## EXERCISE
Note every line in the entries that contains the string "được", and copy it.

══ SOURCE INFORMATION

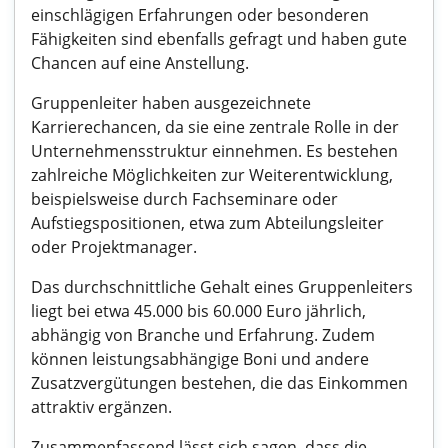
einschlägigen Erfahrungen oder besonderen
Fähigkeiten sind ebenfalls gefragt und haben gute
Chancen auf eine Anstellung.
Gruppenleiter haben ausgezeichnete
Karrierechancen, da sie eine zentrale Rolle in der
Unternehmensstruktur einnehmen. Es bestehen
zahlreiche Möglichkeiten zur Weiterentwicklung,
beispielsweise durch Fachseminare oder
Aufstiegspositionen, etwa zum Abteilungsleiter
oder Projektmanager.
Das durchschnittliche Gehalt eines Gruppenleiters
liegt bei etwa 45.000 bis 60.000 Euro jährlich,
abhängig von Branche und Erfahrung. Zudem
können leistungsabhängige Boni und andere
Zusatzvergütungen bestehen, die das Einkommen
attraktiv ergänzen.
Zusammenfassend lässt sich sagen, dass die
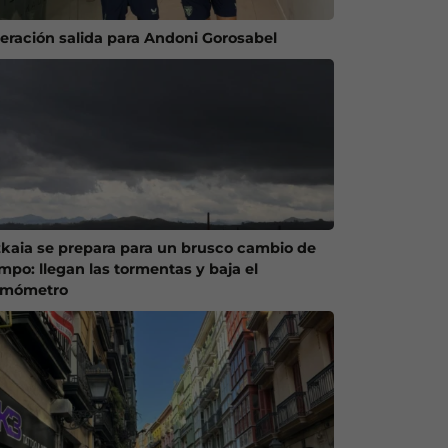
eración salida para Andoni Gorosabel
zkaia se prepara para un brusco cambio de
empo: llegan las tormentas y baja el
rmómetro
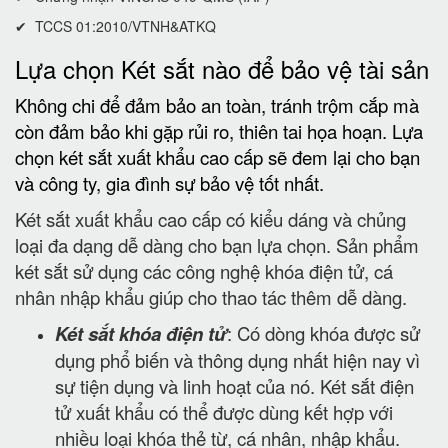
✔ TCCS 01:2010/VTNH&ATKQ
Lựa chọn Két sắt nào để bảo vệ tài sản
Không chi để đảm bảo an toàn, tránh trộm cắp mà
còn đảm bảo khi gặp rủi ro, thiên tai họa hoạn. Lựa
chọn két sắt xuất khẩu cao cấp sẽ đem lại cho bạn
và công ty, gia đình sự bảo vệ tốt nhất.
Két sắt xuất khẩu cao cấp có kiểu dáng và chủng
loại đa dạng dễ dàng cho bạn lựa chọn. Sản phẩm
két sắt sử dụng các công nghệ khóa điện tử, cá
nhân nhập khẩu giúp cho thao tác thêm dễ dàng.
Két sắt khóa điện tử
: Có dòng khóa được sử
dụng phổ biến và thông dụng nhất hiện nay vì
sự tiện dụng và linh hoạt của nó. Két sắt điện
tử xuất khẩu có thể được dùng kết hợp với
nhiều loại khóa thẻ từ, cá nhân, nhập khẩu.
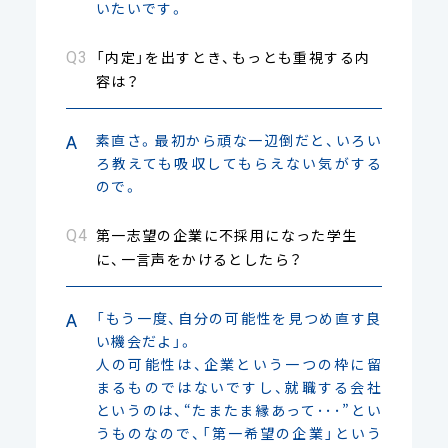
いたいです。
「内定」を出すとき、もっとも重視する内
容は？
素直さ。最初から頑な一辺倒だと、いろい
ろ教えても吸収してもらえない気がする
ので。
第一志望の企業に不採用になった学生
に、一言声をかけるとしたら？
「もう一度、自分の可能性を見つめ直す良
い機会だよ」。
人の可能性は、企業という一つの枠に留
まるものではないですし、就職する会社
というのは、“たまたま縁あって･･･”とい
うものなので、「第一希望の企業」という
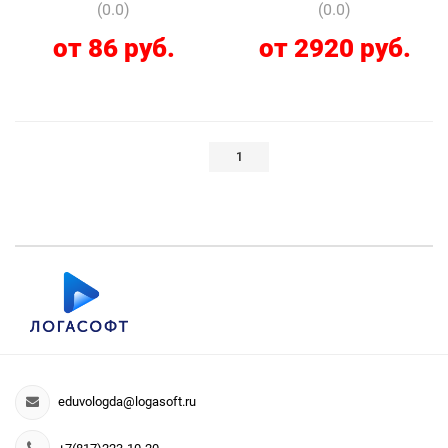
(0.0)
(0.0)
от 86 руб.
от 2920 руб.
1
eduvologda@logasoft.ru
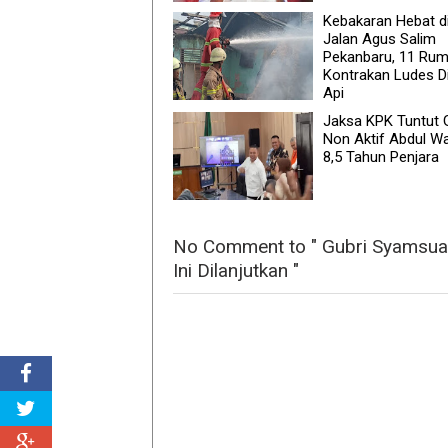
Kebakaran Hebat d
Jalan Agus Salim
Pekanbaru, 11 Ru
Kontrakan Ludes Di
Api
Jaksa KPK Tuntut 
Non Aktif Abdul W
8,5 Tahun Penjara
No Comment to " Gubri Syamsuar
Ini Dilanjutkan "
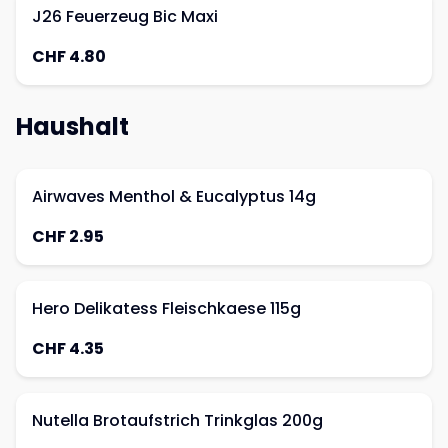
J26 Feuerzeug Bic Maxi
CHF 4.80
Haushalt
Airwaves Menthol & Eucalyptus 14g
CHF 2.95
Hero Delikatess Fleischkaese 115g
CHF 4.35
Nutella Brotaufstrich Trinkglas 200g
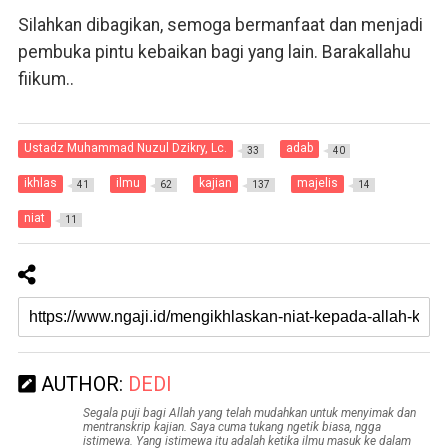
Silahkan dibagikan, semoga bermanfaat dan menjadi
pembuka pintu kebaikan bagi yang lain. Barakallahu
fiikum..
Ustadz Muhammad Nuzul Dzikry, Lc.
adab
33
40
ikhlas
ilmu
kajian
majelis
41
62
137
14
niat
11
AUTHOR:
DEDI
Segala puji bagi Allah yang telah mudahkan untuk menyimak dan
mentranskrip kajian. Saya cuma tukang ngetik biasa, ngga
istimewa. Yang istimewa itu adalah ketika ilmu masuk ke dalam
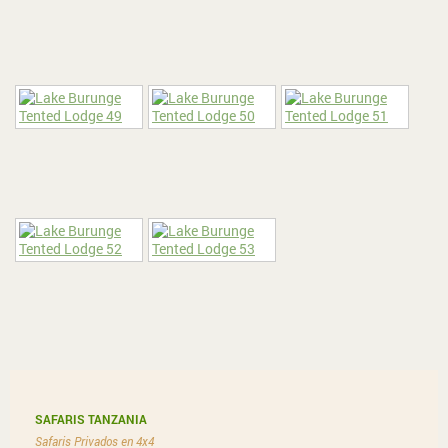
SAFARIS TANZANIA
Safaris Privados en 4x4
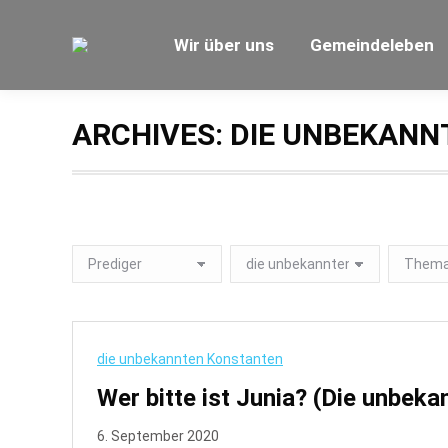
Wir über uns
Gemeindeleben
ARCHIVES:
DIE UNBEKANN
die unbekannten Konstanten
Wer bitte ist Junia? (Die unbek
6. September 2020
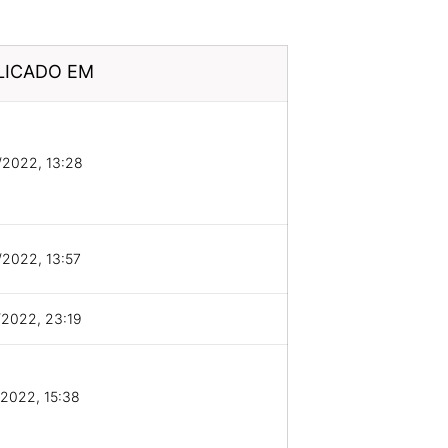
LICADO EM
/2022, 13:28
2022, 13:57
/2022, 23:19
2022, 15:38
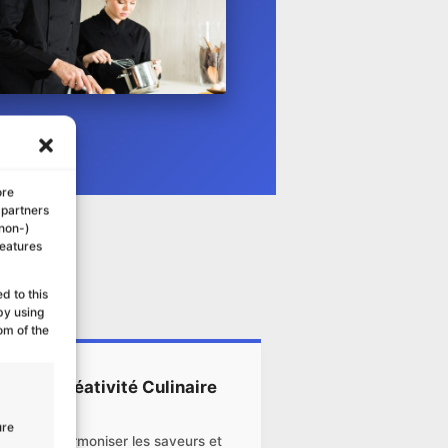
ore
 partners
(non-)
features
d to this
by using
om of the
Créativité Culinaire
ure
Harmoniser les saveurs et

════

## RESPONSE TO THIS EXERCISE
: Có dòng khóa được sử
tử xuất khẩu có thể được dùng kết hợp với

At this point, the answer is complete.